Are you thinking of qualitative research or quantitative research? Regarding the former, the question reminded me of a research project on the history of the Russian Wikipedia and other wikis (lead by Maryana Pinchuk in 2011) which might serve as a reference point. [1][2]
From the project's description:
Across the globe, there are currently over 270 autonomous language-based Wikipedia projects, plus many sister projects such as Wikiversity, Wikibooks, and Commons. Why are the communities behind some of these projects still experiencing rapid growth while others are leveling off or gradually declining? How have different communities of volunteers overcome cultural, social, and technological obstacles to create the most up-to-date online reference materials in the world? What lessons can communities learn from each other in order to make every project more healthy?

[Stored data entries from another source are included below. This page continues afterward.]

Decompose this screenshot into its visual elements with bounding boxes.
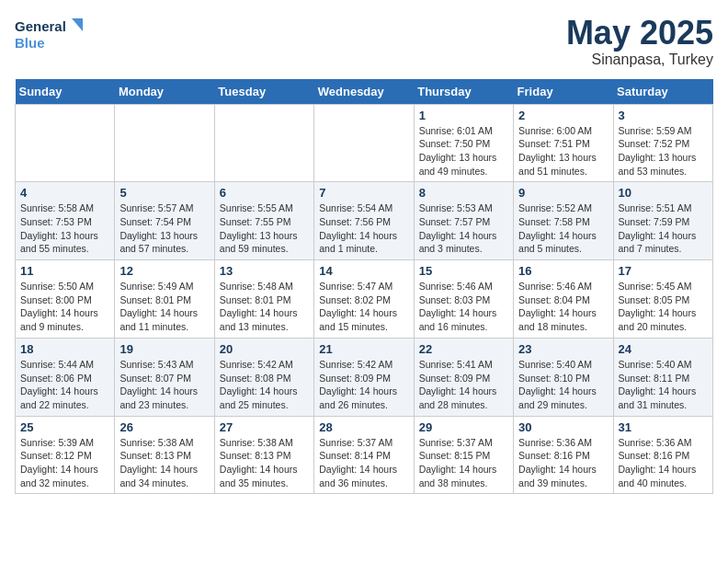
day-detail: Sunrise: 5:48 AM Sunset: 8:01 PM Dayligh… — [220, 280, 309, 334]
day-detail: Sunrise: 5:43 AM Sunset: 8:07 PM Dayligh… — [119, 358, 209, 412]
day-detail: Sunrise: 6:00 AM Sunset: 7:51 PM Dayligh… — [518, 124, 608, 178]
calendar-cell: 3Sunrise: 5:59 AM Sunset: 7:52 PM Daylig… — [613, 104, 712, 182]
day-number: 30 — [518, 420, 608, 434]
day-number: 6 — [220, 186, 309, 200]
calendar-cell: 15Sunrise: 5:46 AM Sunset: 8:03 PM Dayli… — [414, 260, 513, 339]
day-detail: Sunrise: 5:40 AM Sunset: 8:10 PM Dayligh… — [518, 358, 608, 412]
day-number: 3 — [619, 109, 708, 122]
day-detail: Sunrise: 5:54 AM Sunset: 7:56 PM Dayligh… — [319, 201, 408, 256]
day-number: 25 — [20, 420, 109, 434]
calendar-cell: 20Sunrise: 5:42 AM Sunset: 8:08 PM Dayli… — [214, 338, 313, 416]
day-detail: Sunrise: 5:46 AM Sunset: 8:03 PM Dayligh… — [419, 280, 508, 334]
calendar-cell — [314, 104, 414, 182]
day-detail: Sunrise: 5:49 AM Sunset: 8:01 PM Dayligh… — [119, 280, 209, 334]
calendar-cell: 11Sunrise: 5:50 AM Sunset: 8:00 PM Dayli… — [16, 260, 115, 339]
day-detail: Sunrise: 5:50 AM Sunset: 8:00 PM Dayligh… — [20, 280, 109, 334]
calendar-cell: 9Sunrise: 5:52 AM Sunset: 7:58 PM Daylig… — [514, 182, 613, 260]
calendar-cell: 28Sunrise: 5:37 AM Sunset: 8:14 PM Dayli… — [314, 416, 414, 494]
day-number: 18 — [20, 342, 109, 356]
weekday-header: Saturday — [613, 79, 712, 105]
day-number: 24 — [619, 342, 708, 356]
svg-text:General: General — [15, 18, 66, 34]
calendar-cell: 1Sunrise: 6:01 AM Sunset: 7:50 PM Daylig… — [414, 104, 513, 182]
day-detail: Sunrise: 5:47 AM Sunset: 8:02 PM Dayligh… — [319, 280, 408, 334]
day-detail: Sunrise: 5:45 AM Sunset: 8:05 PM Dayligh… — [619, 280, 708, 334]
day-detail: Sunrise: 5:37 AM Sunset: 8:14 PM Dayligh… — [319, 436, 408, 490]
calendar-cell: 10Sunrise: 5:51 AM Sunset: 7:59 PM Dayli… — [613, 182, 712, 260]
weekday-header: Sunday — [16, 79, 115, 105]
logo-svg: General Blue — [15, 15, 88, 55]
calendar-cell: 13Sunrise: 5:48 AM Sunset: 8:01 PM Dayli… — [214, 260, 313, 339]
calendar-cell: 7Sunrise: 5:54 AM Sunset: 7:56 PM Daylig… — [314, 182, 414, 260]
day-detail: Sunrise: 5:42 AM Sunset: 8:08 PM Dayligh… — [220, 358, 309, 412]
weekday-header: Wednesday — [314, 79, 414, 105]
day-number: 17 — [619, 264, 708, 278]
calendar-cell — [115, 104, 214, 182]
calendar-cell: 5Sunrise: 5:57 AM Sunset: 7:54 PM Daylig… — [115, 182, 214, 260]
day-number: 20 — [220, 342, 309, 356]
weekday-header: Tuesday — [214, 79, 313, 105]
calendar-cell: 25Sunrise: 5:39 AM Sunset: 8:12 PM Dayli… — [16, 416, 115, 494]
day-number: 27 — [220, 420, 309, 434]
calendar-cell: 30Sunrise: 5:36 AM Sunset: 8:16 PM Dayli… — [514, 416, 613, 494]
day-detail: Sunrise: 5:59 AM Sunset: 7:52 PM Dayligh… — [619, 124, 708, 178]
calendar-table: SundayMondayTuesdayWednesdayThursdayFrid… — [15, 79, 713, 495]
day-detail: Sunrise: 5:55 AM Sunset: 7:55 PM Dayligh… — [220, 201, 309, 256]
day-detail: Sunrise: 5:57 AM Sunset: 7:54 PM Dayligh… — [119, 201, 209, 256]
calendar-cell: 29Sunrise: 5:37 AM Sunset: 8:15 PM Dayli… — [414, 416, 513, 494]
calendar-cell — [16, 104, 115, 182]
calendar-cell: 27Sunrise: 5:38 AM Sunset: 8:13 PM Dayli… — [214, 416, 313, 494]
day-number: 31 — [619, 420, 708, 434]
day-detail: Sunrise: 5:36 AM Sunset: 8:16 PM Dayligh… — [518, 436, 608, 490]
calendar-week-row: 11Sunrise: 5:50 AM Sunset: 8:00 PM Dayli… — [16, 260, 713, 339]
calendar-cell: 23Sunrise: 5:40 AM Sunset: 8:10 PM Dayli… — [514, 338, 613, 416]
calendar-cell: 26Sunrise: 5:38 AM Sunset: 8:13 PM Dayli… — [115, 416, 214, 494]
day-number: 23 — [518, 342, 608, 356]
day-number: 12 — [119, 264, 209, 278]
weekday-header: Thursday — [414, 79, 513, 105]
day-number: 28 — [319, 420, 408, 434]
calendar-week-row: 4Sunrise: 5:58 AM Sunset: 7:53 PM Daylig… — [16, 182, 713, 260]
calendar-cell — [214, 104, 313, 182]
day-number: 2 — [518, 109, 608, 122]
svg-text:Blue: Blue — [15, 35, 45, 51]
svg-marker-2 — [72, 18, 83, 31]
day-detail: Sunrise: 5:46 AM Sunset: 8:04 PM Dayligh… — [518, 280, 608, 334]
day-number: 22 — [419, 342, 508, 356]
day-number: 4 — [20, 186, 109, 200]
day-number: 1 — [419, 109, 508, 122]
day-number: 8 — [419, 186, 508, 200]
day-number: 15 — [419, 264, 508, 278]
day-number: 26 — [119, 420, 209, 434]
month-title: May 2025 — [566, 15, 713, 52]
calendar-cell: 19Sunrise: 5:43 AM Sunset: 8:07 PM Dayli… — [115, 338, 214, 416]
calendar-cell: 21Sunrise: 5:42 AM Sunset: 8:09 PM Dayli… — [314, 338, 414, 416]
day-detail: Sunrise: 5:42 AM Sunset: 8:09 PM Dayligh… — [319, 358, 408, 412]
calendar-cell: 4Sunrise: 5:58 AM Sunset: 7:53 PM Daylig… — [16, 182, 115, 260]
day-number: 9 — [518, 186, 608, 200]
calendar-cell: 12Sunrise: 5:49 AM Sunset: 8:01 PM Dayli… — [115, 260, 214, 339]
header-row: SundayMondayTuesdayWednesdayThursdayFrid… — [16, 79, 713, 105]
day-detail: Sunrise: 5:38 AM Sunset: 8:13 PM Dayligh… — [119, 436, 209, 490]
location: Sinanpasa, Turkey — [566, 52, 713, 68]
calendar-cell: 17Sunrise: 5:45 AM Sunset: 8:05 PM Dayli… — [613, 260, 712, 339]
day-detail: Sunrise: 5:41 AM Sunset: 8:09 PM Dayligh… — [419, 358, 508, 412]
day-detail: Sunrise: 5:51 AM Sunset: 7:59 PM Dayligh… — [619, 201, 708, 256]
day-number: 14 — [319, 264, 408, 278]
day-number: 21 — [319, 342, 408, 356]
calendar-week-row: 18Sunrise: 5:44 AM Sunset: 8:06 PM Dayli… — [16, 338, 713, 416]
calendar-week-row: 1Sunrise: 6:01 AM Sunset: 7:50 PM Daylig… — [16, 104, 713, 182]
weekday-header: Monday — [115, 79, 214, 105]
day-detail: Sunrise: 5:53 AM Sunset: 7:57 PM Dayligh… — [419, 201, 508, 256]
logo: General Blue — [15, 15, 88, 55]
page-header: General Blue May 2025 Sinanpasa, Turkey — [15, 15, 713, 68]
calendar-cell: 14Sunrise: 5:47 AM Sunset: 8:02 PM Dayli… — [314, 260, 414, 339]
calendar-cell: 31Sunrise: 5:36 AM Sunset: 8:16 PM Dayli… — [613, 416, 712, 494]
calendar-cell: 22Sunrise: 5:41 AM Sunset: 8:09 PM Dayli… — [414, 338, 513, 416]
calendar-cell: 6Sunrise: 5:55 AM Sunset: 7:55 PM Daylig… — [214, 182, 313, 260]
calendar-week-row: 25Sunrise: 5:39 AM Sunset: 8:12 PM Dayli… — [16, 416, 713, 494]
day-detail: Sunrise: 5:52 AM Sunset: 7:58 PM Dayligh… — [518, 201, 608, 256]
day-detail: Sunrise: 5:58 AM Sunset: 7:53 PM Dayligh… — [20, 201, 109, 256]
day-number: 7 — [319, 186, 408, 200]
day-number: 11 — [20, 264, 109, 278]
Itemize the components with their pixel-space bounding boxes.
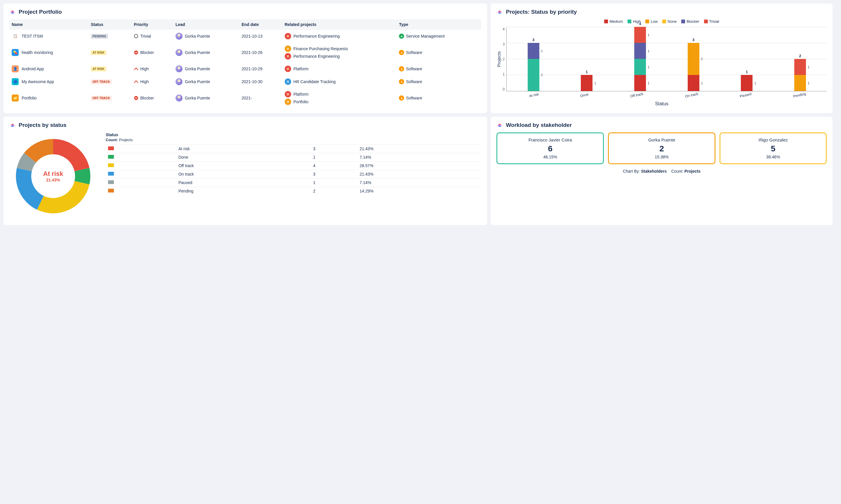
legend-row[interactable]: Done17.14% xyxy=(106,153,481,162)
priority-icon xyxy=(134,96,138,100)
portfolio-table: NameStatusPriorityLeadEnd dateRelated pr… xyxy=(9,19,481,108)
legend-row[interactable]: At risk321.43% xyxy=(106,145,481,153)
app-logo-icon xyxy=(496,122,503,128)
table-row[interactable]: 👤Android AppAT RISKHighGorka Puente2021-… xyxy=(9,62,481,75)
legend-row[interactable]: Pending214.29% xyxy=(106,187,481,195)
stakeholder-count: 5 xyxy=(723,144,824,154)
column-header[interactable]: Related projects xyxy=(282,19,397,30)
stakeholder-name: Francisco Javier Coira xyxy=(500,137,601,142)
type-icon: ● xyxy=(399,34,404,39)
type-icon: ● xyxy=(399,79,404,84)
status-badge: OFF TRACK xyxy=(91,96,112,101)
workload-card[interactable]: Iñigo Gonzalez538.46% xyxy=(720,132,827,164)
column-header[interactable]: Priority xyxy=(132,19,173,30)
related-project[interactable]: ⚙HR Candidate Tracking xyxy=(285,78,395,85)
legend-swatch xyxy=(662,20,666,23)
bar-column[interactable]: 213 xyxy=(527,43,540,91)
legend-row[interactable]: Paused17.14% xyxy=(106,179,481,187)
status-badge: PENDING xyxy=(91,34,108,39)
stakeholder-count: 2 xyxy=(611,144,712,154)
related-project[interactable]: ⚙Platform xyxy=(285,91,395,97)
bar-total: 3 xyxy=(532,38,534,42)
related-project[interactable]: ⚙Portfolio xyxy=(285,98,395,105)
project-name: health monitoring xyxy=(22,50,53,55)
legend-item[interactable]: Low xyxy=(645,19,658,24)
bar-segment: 2 xyxy=(688,43,699,75)
panel-workload: Workload by stakeholder Francisco Javier… xyxy=(491,117,833,225)
priority-label: Trivial xyxy=(140,34,151,38)
priority-label: High xyxy=(140,79,149,84)
donut-slice[interactable] xyxy=(37,181,90,214)
priority-icon xyxy=(134,34,138,38)
workload-card[interactable]: Gorka Puente215.38% xyxy=(608,132,716,164)
legend-item[interactable]: None xyxy=(662,19,676,24)
column-header[interactable]: Lead xyxy=(173,19,239,30)
legend-row[interactable]: Off track428.57% xyxy=(106,162,481,170)
related-project[interactable]: ⚙Platform xyxy=(285,66,395,72)
stakeholder-pct: 15.38% xyxy=(611,155,712,159)
column-header[interactable]: Name xyxy=(9,19,88,30)
priority-label: Blocker xyxy=(140,96,154,100)
stakeholder-name: Iñigo Gonzalez xyxy=(723,137,824,142)
bar-total: 1 xyxy=(586,70,588,74)
lead-name: Gorka Puente xyxy=(185,50,210,55)
table-row[interactable]: 📁PortfolioOFF TRACKBlockerGorka Puente20… xyxy=(9,88,481,108)
legend-item[interactable]: Medium xyxy=(604,19,623,24)
end-date: 2021-10-29 xyxy=(239,62,282,75)
bar-column[interactable]: 11 xyxy=(740,75,753,91)
bar-segment: 1 xyxy=(688,75,699,91)
stakeholder-pct: 46.15% xyxy=(500,155,601,159)
bar-column[interactable]: 112 xyxy=(793,59,807,91)
y-axis-label: Projects xyxy=(496,51,501,67)
svg-rect-2 xyxy=(135,52,137,53)
end-date: 2021- xyxy=(239,88,282,108)
legend-row[interactable]: On track321.43% xyxy=(106,170,481,179)
x-axis-labels: At riskDoneOff trackOn trackPausedPendin… xyxy=(508,93,827,97)
column-header[interactable]: End date xyxy=(239,19,282,30)
workload-card[interactable]: Francisco Javier Coira646.15% xyxy=(496,132,604,164)
legend-item[interactable]: Trivial xyxy=(704,19,719,24)
related-project[interactable]: ⚙Performance Engineering xyxy=(285,53,395,59)
bars-area: 213111111412311112 xyxy=(507,27,827,91)
legend-swatch xyxy=(704,20,708,23)
donut-chart[interactable]: At risk 21.43% xyxy=(9,132,97,220)
lead-name: Gorka Puente xyxy=(185,79,210,84)
bar-segment: 1 xyxy=(581,75,593,91)
donut-slice[interactable] xyxy=(16,168,44,210)
priority-icon xyxy=(134,67,138,71)
bar-column[interactable]: 11 xyxy=(580,75,594,91)
related-project-icon: ⚙ xyxy=(285,98,291,105)
related-project-icon: ⚙ xyxy=(285,91,291,97)
project-icon: 💊 xyxy=(12,49,19,56)
type-icon: ● xyxy=(399,66,404,71)
type-label: Software xyxy=(406,50,422,55)
bar-chart-legend: MediumHighLowNoneBlockerTrivial xyxy=(496,19,827,24)
avatar xyxy=(175,33,183,40)
lead-name: Gorka Puente xyxy=(185,34,210,38)
donut-legend: Status Count: Projects At risk321.43%Don… xyxy=(106,132,481,195)
table-row[interactable]: 📋TEST ITSMPENDINGTrivialGorka Puente2021… xyxy=(9,30,481,42)
legend-swatch xyxy=(108,189,114,193)
workload-footer: Chart By: Stakeholders Count: Projects xyxy=(496,169,827,174)
bar-segment: 1 xyxy=(528,43,539,59)
column-header[interactable]: Status xyxy=(88,19,132,30)
table-row[interactable]: 💊health monitoringAT RISKBlockerGorka Pu… xyxy=(9,42,481,62)
related-project[interactable]: ⚙Finance Purchasing Requests xyxy=(285,46,395,52)
app-logo-icon xyxy=(496,9,503,15)
related-project[interactable]: ⚙Performance Engineering xyxy=(285,33,395,39)
avatar xyxy=(175,94,183,102)
donut-slice[interactable] xyxy=(53,139,89,172)
bar-segment: 1 xyxy=(794,75,806,91)
column-header[interactable]: Type xyxy=(397,19,481,30)
legend-item[interactable]: Blocker xyxy=(681,19,699,24)
app-logo-icon xyxy=(9,9,16,15)
type-label: Software xyxy=(406,96,422,100)
bar-column[interactable]: 123 xyxy=(687,43,700,91)
bar-column[interactable]: 11114 xyxy=(633,27,647,91)
bar-total: 4 xyxy=(639,22,641,26)
type-label: Service Management xyxy=(406,34,444,38)
project-icon: 📁 xyxy=(12,94,19,102)
bar-segment: 1 xyxy=(634,59,646,75)
legend-swatch xyxy=(681,20,685,23)
table-row[interactable]: 🔵My Awesome AppOFF TRACKHighGorka Puente… xyxy=(9,75,481,88)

I would be interested in how much resources (if any) the WMF provided to the research project, and how much effort from the communities was needed. An experienced Japanese Wikipedian and me floated the idea of something similar for Japanese Wikipedia one or two years ago - at least regarding the community resources, we were not sure how we can secure the time and energy required for such a study, especially from the few volunteers qualified to do so and who tend to be already busy for other Wikimedia-related volunteer work.
Also, regarding "a high proportion of Japanese speakers contributing to the site", this might not be as great as it might look like. The number comes from the number of accounts with 5+ edits in a month. Sockpuppets and throwaway accounts could easily skew this number (and sadly they are incentivized to do so because of a 5-edit requirement in the voting rules). If you look at the proportion of the 100+ edit users, Japanese Wikipedia is not as high.
[1] https://meta.wikimedia.org/wiki/Research:WikiHistories_fellowship [2] https://meta.wikimedia.org/wiki/RuWiki_History_(Doronina_ and_Pinchuk)/English
-Yusuke
On Fri, Dec 16, 2016 at 5:22 AM, Pine W wiki.pine@gmail.com wrote:
The topic of audiences was discussed at today's WMF Metrics and Activities meeting.
Looking at https://stats.wikimedia.org/EN/Sitemap.htm, and sorting by editors (5+ per million speakers), there are some language communities that appear to have high participation rates on their language's edition of Wikipedia, but I hear very little from them in meta discussions. Japanese Wikipedia comes to mind in particular, with its large number of primary + secondary language speakers. I'd be interested in learning more about what makes their community's edition of Wikipedia so successful in terms of a high proportion of Japanese speakers contributing to the site, that could be applied to other language editions.
Could WMF direct more resources to studying the successes on Japanese Wikipedia, and how information about those successes could be applied to other language editions of Wikipedia?